The Senate energy bill is looking better, with markup scheduled to begin May 17. The Senate is likely to add half a dozen additional consensus efficiency standards to the House bill that ACEEE helped negotiate. The Senate is also likely to add back in many, if not all, of the efficiency tax incentives dropped by the House. In addition, a number of other modest energy efficiency provisions are likely to be included. Still, the Senate bill will not do much to improve passenger vehicle fuel economy, nor will it likely do much to encourage utilities and states to fortify their energy efficiency programs, two important steps ACEEE has called for.

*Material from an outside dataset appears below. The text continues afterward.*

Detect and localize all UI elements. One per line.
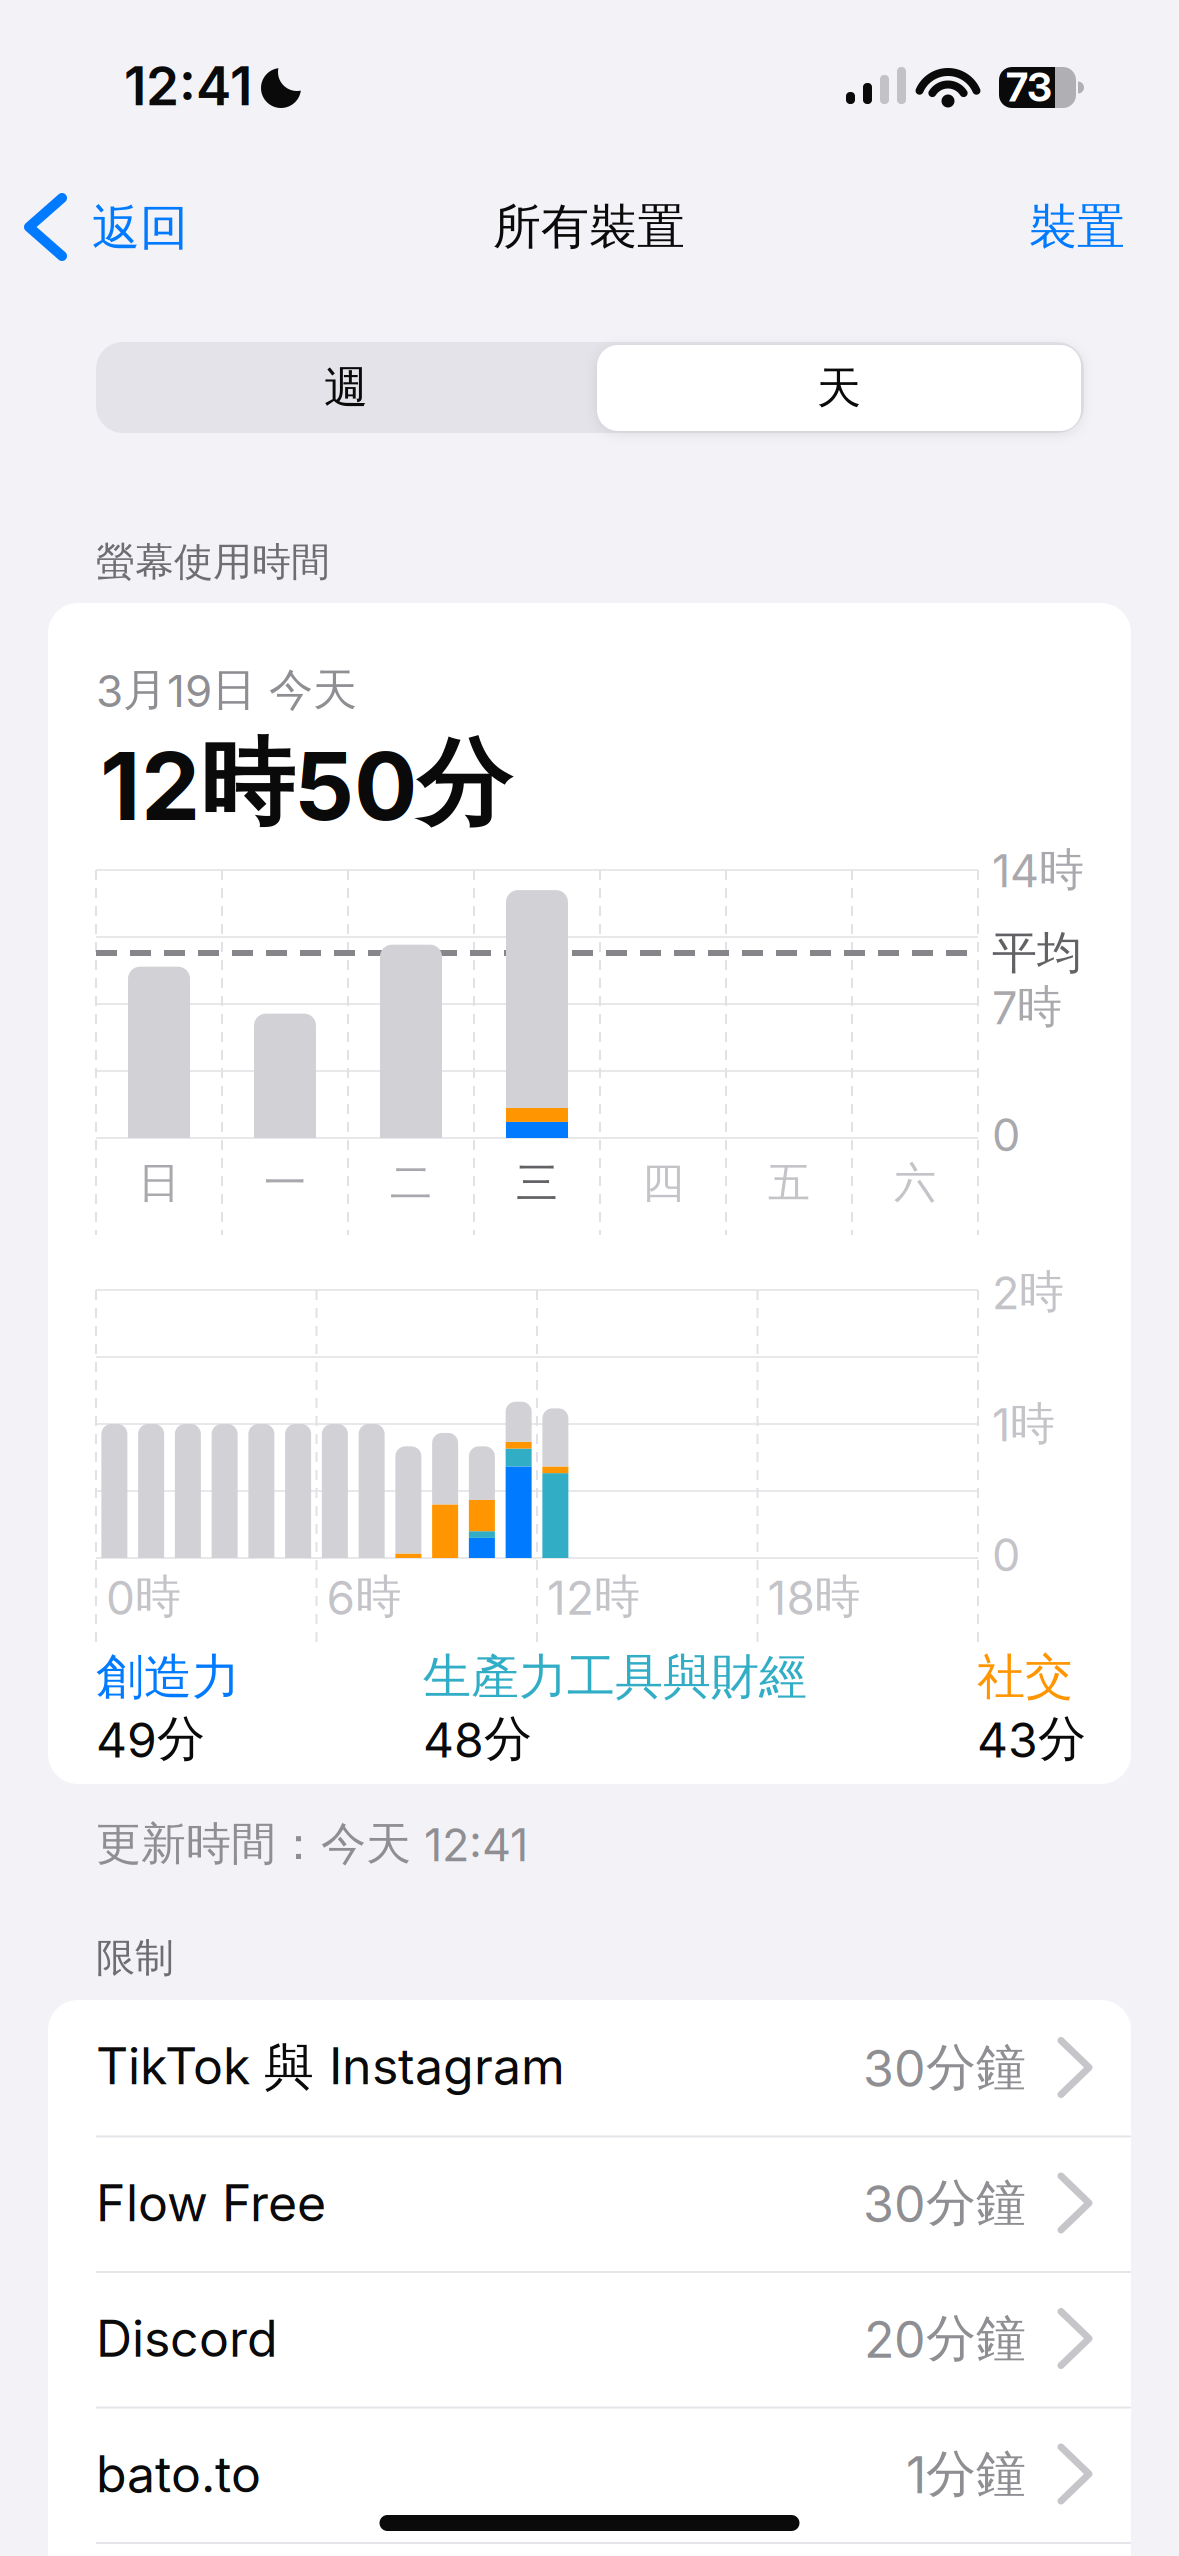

The just-released ACEEE report, A Choice of Two Paths: Energy Savings from Pending Federal Energy Legislation analyzes energy savings from several pending legislative proposals, and also discusses an enhanced bill that would do even more to promote energy savings. We conclude that over the 2006-2020 period, the House bill will reduce U.S. energy use by 9 quads (quadrillion Btu's) on a cumulative basis, about a 0.5% reduction in U.S. energy use over this period. Bills that the Senate is drawing from will save from 16-43 quads over the same period, while an enhanced bill will save 104 quads (i.e., energy savings about 10 times greater than the House-passed bill).